* **Exercise objective**: In the listing that follows, how many lines contain "încet"? Give the number only.

* **Available data**:

-----

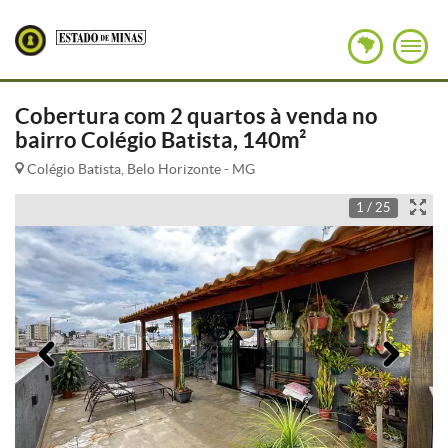
Cobertura com 2 quartos à venda no
bairro Colégio Batista, 140m²
Colégio Batista, Belo Horizonte - MG
1 / 25
Anterior
Pró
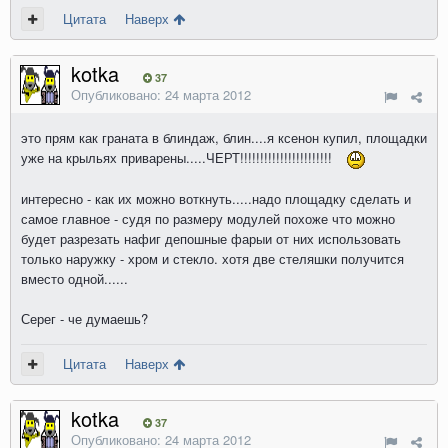
Цитата
Наверх
kotka
37
Опубликовано:
24 марта 2012
это прям как граната в блиндаж, блин....я ксенон купил, площадки
уже на крыльях приварены.....ЧЕРТ!!!!!!!!!!!!!!!!!!!!!!!
интересно - как их можно воткнуть.....надо площадку сделать и
самое главное - судя по размеру модулей похоже что можно
будет разрезать нафиг депошные фарыи от них использовать
только наружку - хром и стекло. хотя две стеляшки получится
вместо одной......
Серег - че думаешь?
Цитата
Наверх
kotka
37
Опубликовано:
24 марта 2012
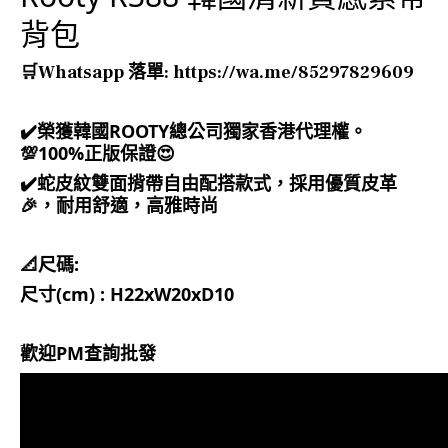
背包
🛒Whatsapp 落單: https://wa.me/85297829609
✔️榮獲韓國ROOTY總公司獨家香港代理權。
💯100%正版保證😍
✔️蛇皮紋雙面揹帶自由配搭款式，採用優質皮革
🎉，耐用舒適，高雅時尚
📐尺碼:
尺寸(cm) : H22xW20xD10
歡迎PM查詢批發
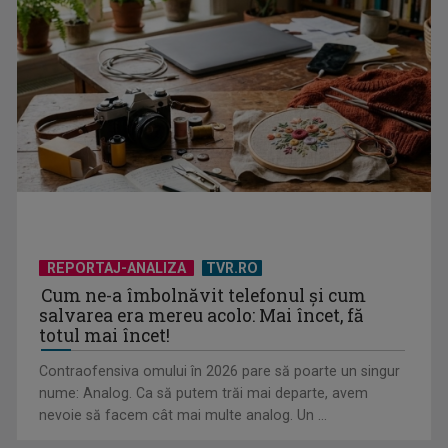
Piesa „Un actor grăbit” a Laurei Stoica – prima în topul
preferinţelor ...
REPORTAJ-ANALIZA
TVR.RO
Cum ne-a îmbolnăvit telefonul și cum
salvarea era mereu acolo: Mai încet, fă
totul mai încet!
Contraofensiva omului în 2026 pare să poarte un singur
nume: Analog. Ca să putem trăi mai departe, avem
nevoie să facem cât mai multe analog. Un ...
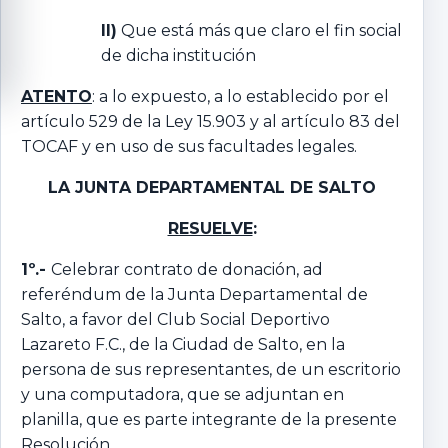
II)
Que está más que claro el fin social
de dicha institución
ATENTO
: a lo expuesto, a lo establecido por el
artículo 529 de la Ley 15.903 y al artículo 83 del
TOCAF y en uso de sus facultades legales.
LA JUNTA DEPARTAMENTAL DE SALTO
RESUELVE
:
1º.-
Celebrar contrato de donación, ad
referéndum de la Junta Departamental de
Salto, a favor del Club Social Deportivo
Lazareto F.C., de la Ciudad de Salto, en la
persona de sus representantes, de un escritorio
y una computadora, que se adjuntan en
planilla, que es parte integrante de la presente
Resolución.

-----

* **Written answer**: 2